■ **EXERCISE DIRECTIONS**
Copy each line from the data that has the word "Gruendl" in it.

■ **DATA SHOWN**
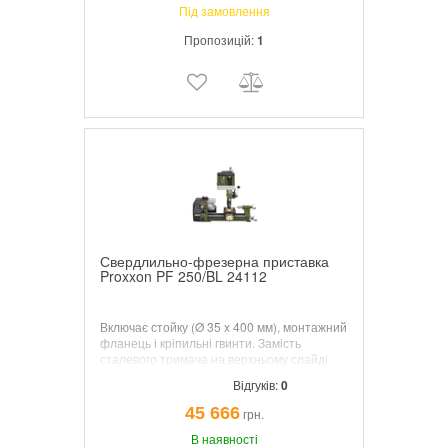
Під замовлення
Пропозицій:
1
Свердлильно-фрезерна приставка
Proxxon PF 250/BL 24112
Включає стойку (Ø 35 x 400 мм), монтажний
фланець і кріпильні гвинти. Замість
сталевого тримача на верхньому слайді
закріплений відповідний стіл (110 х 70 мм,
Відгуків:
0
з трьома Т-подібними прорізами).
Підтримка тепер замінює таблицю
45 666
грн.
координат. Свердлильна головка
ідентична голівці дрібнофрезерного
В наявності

--

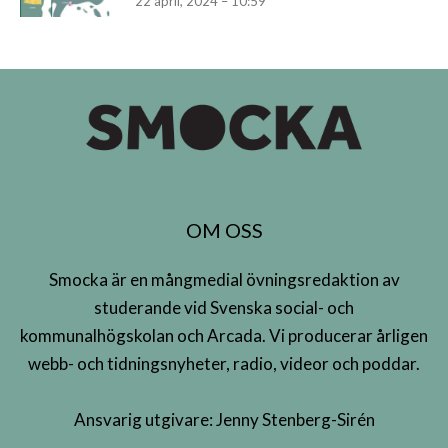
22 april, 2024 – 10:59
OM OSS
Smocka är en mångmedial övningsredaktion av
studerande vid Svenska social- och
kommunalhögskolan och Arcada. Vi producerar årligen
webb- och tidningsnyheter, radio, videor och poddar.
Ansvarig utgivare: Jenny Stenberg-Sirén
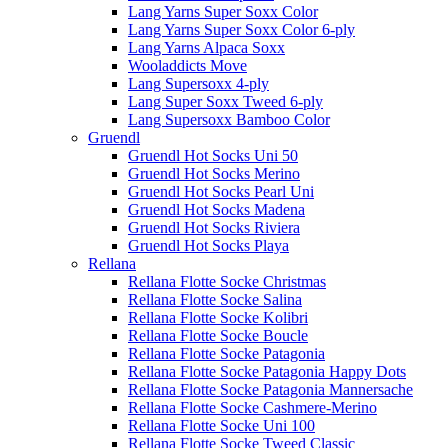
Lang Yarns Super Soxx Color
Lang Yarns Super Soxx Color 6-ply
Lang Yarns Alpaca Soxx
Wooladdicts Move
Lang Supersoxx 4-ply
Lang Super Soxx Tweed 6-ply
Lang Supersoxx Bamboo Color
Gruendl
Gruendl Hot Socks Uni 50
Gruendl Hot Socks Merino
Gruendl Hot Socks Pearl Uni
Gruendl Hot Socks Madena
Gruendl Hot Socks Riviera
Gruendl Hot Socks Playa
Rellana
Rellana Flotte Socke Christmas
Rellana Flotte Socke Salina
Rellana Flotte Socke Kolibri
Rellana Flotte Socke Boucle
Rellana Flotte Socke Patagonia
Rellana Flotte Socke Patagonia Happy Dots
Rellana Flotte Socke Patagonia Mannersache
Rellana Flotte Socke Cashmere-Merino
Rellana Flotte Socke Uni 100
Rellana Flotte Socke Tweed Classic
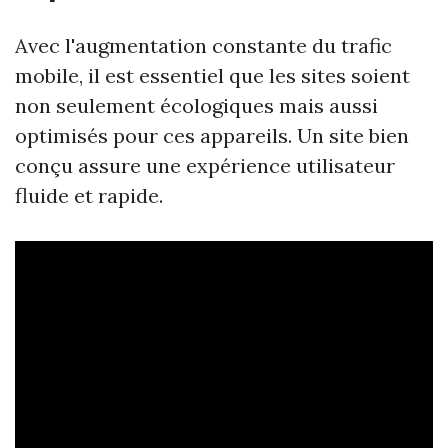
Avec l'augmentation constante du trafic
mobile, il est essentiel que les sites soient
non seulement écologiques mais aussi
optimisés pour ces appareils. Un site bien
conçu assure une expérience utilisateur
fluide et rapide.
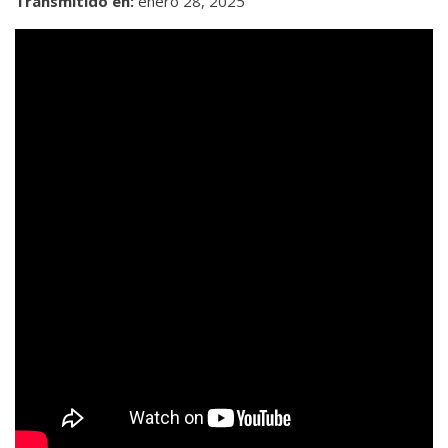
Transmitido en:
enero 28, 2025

■ **RESPONSE BELOW**
Gruendl
Gruendl Hot Socks Uni 50
Gruendl Hot Socks Merino
Gruendl Hot Socks Pearl Uni
Gruendl Hot Socks Madena
Gruendl Hot Socks Riviera
Gruendl Hot Socks Playa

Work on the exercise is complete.